Namjoon se retint de le frapper. Puis une deuxième personne suivit Jungkook, se frottant ses cheveux d'ébène encore mouillés avec une serviette. Namjoon se détacha enfin de l'écran. Jimin n'avait aucune éraflure, et son séjour dans le fleuve n'avait même pas réveillé sa blessure. Parmi les divers scénarios qu'ils avaient mis au point, celui du fleuve avait été de loin la pire crainte de Namjoon. Il aurait préféré ne pas passer par cette étape où il fallait prier pour que le talent de Jimin puisse le sauver de cette situation, mais le jeune homme avait réussi dans son coup de bluff. Le tir avait touché son adversaire en plein dans le cœur et Jimin avait anticipé la chute et trainé le corps de son adversaire sur la berge plus loin. Il avait fallu beaucoup de patience pour Jungkook, mais surtout pour Namjoon, avant qu'ils ne puissent le retrouver pour l'emmener loin. Les hommes de Jungkook avaient également déposé le corps du tueur à gage que Namjoon avait abattu. Deux corps seraient retrouvés, mais Jimin n'en faisait pas partie. Il ne restait plus à espérer que la guilde avale ce coup d'illusionniste. Une fois Jimin récupéré, ils s'étaient enfermés dans une chambre d'hôtel, et pour marquer le coup de cette nouvelle vie et pour moins se faire repérer, Jimin avait pris la décision de revenir à la couleur naturelle de ses cheveux, et cela passait d'abord par une teinture noire.

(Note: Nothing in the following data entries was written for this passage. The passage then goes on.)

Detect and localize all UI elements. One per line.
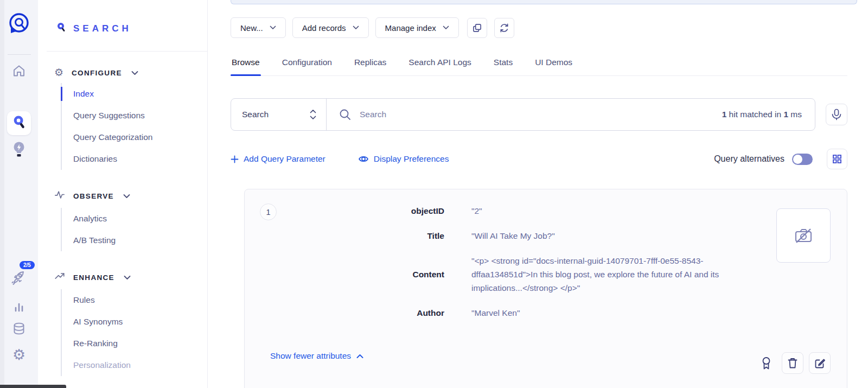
add-records-button[interactable]: Add records xyxy=(292,17,369,38)
tab-browse[interactable]: Browse xyxy=(231,51,261,75)
lightbulb-icon xyxy=(11,141,27,163)
select-chevrons-icon xyxy=(309,109,317,120)
chevron-down-icon xyxy=(124,272,131,282)
rail-settings-button[interactable]: ⚙ xyxy=(0,346,38,364)
refresh-button[interactable] xyxy=(494,18,514,38)
search-icon xyxy=(339,108,352,121)
ribbon-icon xyxy=(761,357,772,370)
sidebar-item-ab-testing[interactable]: A/B Testing xyxy=(62,230,207,251)
usage-badge: 2/5 xyxy=(20,261,35,269)
sidebar-item-query-suggestions[interactable]: Query Suggestions xyxy=(62,105,207,126)
query-options-row: Add Query Parameter Display Preferences … xyxy=(231,149,847,169)
sidebar-item-ai-synonyms[interactable]: AI Synonyms xyxy=(62,311,207,333)
microphone-icon xyxy=(831,109,842,120)
attribute-name: Title xyxy=(260,231,444,241)
hits-time: 1 xyxy=(783,110,788,119)
attribute-row: Title "Will AI Take My Job?" xyxy=(245,229,847,243)
section-configure-label: CONFIGURE xyxy=(72,69,122,77)
rail-recommend-button[interactable] xyxy=(0,141,38,163)
display-preferences-link[interactable]: Display Preferences xyxy=(358,154,449,164)
search-mode-select[interactable]: Search xyxy=(231,99,327,130)
bar-chart-icon xyxy=(11,300,27,317)
attribute-row: Author "Marvel Ken" xyxy=(245,306,847,320)
search-magnifier-icon xyxy=(56,22,67,36)
delete-record-button[interactable] xyxy=(782,352,803,374)
tab-ui-demos[interactable]: UI Demos xyxy=(534,51,573,75)
section-observe-label: OBSERVE xyxy=(73,192,114,200)
chevron-down-icon xyxy=(131,68,138,78)
chevron-up-icon xyxy=(356,354,363,359)
tab-search-api-logs[interactable]: Search API Logs xyxy=(407,51,472,75)
product-title-label: SEARCH xyxy=(73,23,132,34)
manage-index-label: Manage index xyxy=(385,23,436,33)
sidebar-item-query-categorization[interactable]: Query Categorization xyxy=(62,126,207,148)
add-query-parameter-label: Add Query Parameter xyxy=(244,154,326,164)
show-fewer-attributes-link[interactable]: Show fewer attributes xyxy=(270,351,363,361)
rail-home-button[interactable] xyxy=(0,63,38,80)
add-query-parameter-link[interactable]: Add Query Parameter xyxy=(231,154,326,164)
sidebar-item-dictionaries[interactable]: Dictionaries xyxy=(62,148,207,170)
attribute-value: "Marvel Ken" xyxy=(471,306,759,320)
attribute-row: Content "<p> <strong id="docs-internal-g… xyxy=(245,254,847,295)
voice-search-button[interactable] xyxy=(826,104,847,125)
hit-attributes: objectID "2" Title "Will AI Take My Job?… xyxy=(245,189,847,320)
rail-search-button[interactable] xyxy=(7,111,31,135)
promote-hit-button[interactable] xyxy=(761,357,772,370)
section-observe-header[interactable]: OBSERVE xyxy=(38,184,207,208)
section-enhance-header[interactable]: ENHANCE xyxy=(38,265,207,289)
database-icon xyxy=(11,321,27,339)
manage-index-button[interactable]: Manage index xyxy=(375,17,459,38)
chevron-down-icon xyxy=(353,26,359,30)
sidebar-item-rules[interactable]: Rules xyxy=(62,289,207,311)
trend-up-icon xyxy=(54,271,65,284)
display-preferences-label: Display Preferences xyxy=(374,154,449,164)
section-enhance: ENHANCE Rules AI Synonyms Re-Ranking Per… xyxy=(38,265,207,376)
app-window: 2/5 xyxy=(0,0,868,388)
rail-divider xyxy=(8,54,31,55)
hit-card: 1 objectID "2" Title "Will AI Take My Jo… xyxy=(244,189,847,388)
algolia-logo[interactable] xyxy=(0,11,38,37)
tab-stats[interactable]: Stats xyxy=(493,51,514,75)
sidebar-item-re-ranking[interactable]: Re-Ranking xyxy=(62,333,207,354)
attribute-name: Content xyxy=(260,270,444,279)
query-alternatives-toggle[interactable] xyxy=(792,154,813,165)
section-configure-header[interactable]: ⚙ CONFIGURE xyxy=(38,62,207,83)
section-configure: ⚙ CONFIGURE Index Query Suggestions Quer… xyxy=(38,62,207,170)
hit-actions xyxy=(761,352,831,374)
rail-upgrade-button[interactable]: 2/5 xyxy=(0,261,38,288)
grid-icon xyxy=(832,154,842,164)
search-bar: Search 1 hit matched in 1 ms xyxy=(231,98,815,131)
camera-off-icon xyxy=(793,225,814,246)
chevron-down-icon xyxy=(270,26,276,30)
hits-count: 1 xyxy=(722,110,727,119)
chevron-down-icon xyxy=(443,26,449,30)
new-button[interactable]: New... xyxy=(231,17,286,38)
new-button-label: New... xyxy=(240,23,263,33)
sidebar: SEARCH ⚙ CONFIGURE Index Query Suggestio… xyxy=(38,0,208,388)
search-input[interactable] xyxy=(360,110,722,119)
plus-icon xyxy=(231,155,239,163)
hit-rank-badge: 1 xyxy=(260,203,277,220)
add-records-label: Add records xyxy=(302,23,346,33)
rail-analytics-button[interactable] xyxy=(0,300,38,317)
layout-grid-button[interactable] xyxy=(827,149,847,169)
chevron-down-icon xyxy=(123,191,130,201)
index-toolbar: New... Add records Manage index xyxy=(231,17,847,38)
sidebar-product-title: SEARCH xyxy=(38,0,207,36)
edit-record-button[interactable] xyxy=(809,352,831,374)
edit-icon xyxy=(814,358,826,369)
sidebar-item-analytics[interactable]: Analytics xyxy=(62,208,207,230)
rail-data-button[interactable] xyxy=(0,321,38,339)
hit-image-placeholder xyxy=(776,208,831,263)
eye-icon xyxy=(358,155,369,163)
sidebar-item-personalization[interactable]: Personalization xyxy=(62,354,207,376)
tab-configuration[interactable]: Configuration xyxy=(281,51,333,75)
attribute-value: "2" xyxy=(471,204,759,218)
configure-gear-icon: ⚙ xyxy=(54,68,63,78)
attribute-name: objectID xyxy=(260,206,444,216)
tab-replicas[interactable]: Replicas xyxy=(353,51,387,75)
copy-index-button[interactable] xyxy=(467,18,487,38)
pulse-icon xyxy=(54,189,65,202)
home-icon xyxy=(11,63,27,80)
sidebar-item-index[interactable]: Index xyxy=(62,83,207,105)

Il fallait bien avouer que la vision d'un Jimin en tee-shirt blanc et pantalon noir, les cheveux mouillés et redevenus brun, était plus qu'appréciable aux yeux de Namjoon. Pour la première fois depuis qu'ils étaient partis de l'hôpital, il se sentait détendu. Il admira longuement la silhouette athlétique de Jimin, ses cuisses mises en valeur par le pantalon, son buste sculpté dans du marbre. Son cadet paraissait même moins soucieux, libéré d'un poids, et il regardait la télévision avec un léger sourire. Namjoon devait se retenir pour ne pas le prendre dans les bras pour le couvrir de baisers, et il rougit lorsque le regard de Jimin se posa sur lui.
— Alors on est d'accord, intervint Jungkook. Tu devras voir mes supérieurs mais vu ton passif tu es hautement qualité pour rejoindre mon service.
— Tu disais ? fit Namjoon en sortant de sa rêverie.
— Je rejoins la sécurité du Programme d'Avenir, répondit Jimin avec un grand sourire. Tu es perdu, Kim Namjoon ?
— Il ne sera pas de trop pour veiller sur toi, et puis comme le nabot veut absolument remanier l'organisation de notre protection, et bien il a intérêt à faire ses preuves, marmonna Jungkook en courant les bras. Et comme je vais être son supérieur hiérarchique, je vais pouvoir lui botter les fesses.
— Ne rêve pas gamin, à la première occasion je te mets à terre, répliqua Jimin.
Jungkook leva les yeux au ciel avant de laisser les deux amants en tête-à-tête.
— Qu'en penses-tu ? demanda Jimin en faisant un tour sur lui-même.
— Je suis juste heureux que tu sois auprès de moi, Park Jimin, dit Namjoon avec douceur.
Le sourire de Jimin s'agrandit et il se positionna devant Namjoon, s'asseyant à califourchon sur ses cuisses. Le regard brûlant qu'ils s'échangeaient n'avait pas besoin d'être accompagné de mots. Jimin avait compris la signification des yeux que Namjoon avaient posé sur lui quelques instants plus tôt. Il commença à défaire lentement les boutons du haut de la chemise de son compagnon.
— Enfin seuls, dit-il. Enfin en paix.
— Tu penses ?
— Pour l'instant, admit Jimin en penchant la tête sur le côté. Il est temps pour nous de se détendre, je suis officiellement chargé de ton bien-être.
— Profitons-en alors.
Les mains de Namjoon attrapèrent aussitôt les fesses de Jimin, le caressant avec envie. Ils ne purent s'empêcher de rire, et ils s'embrassèrent longuement.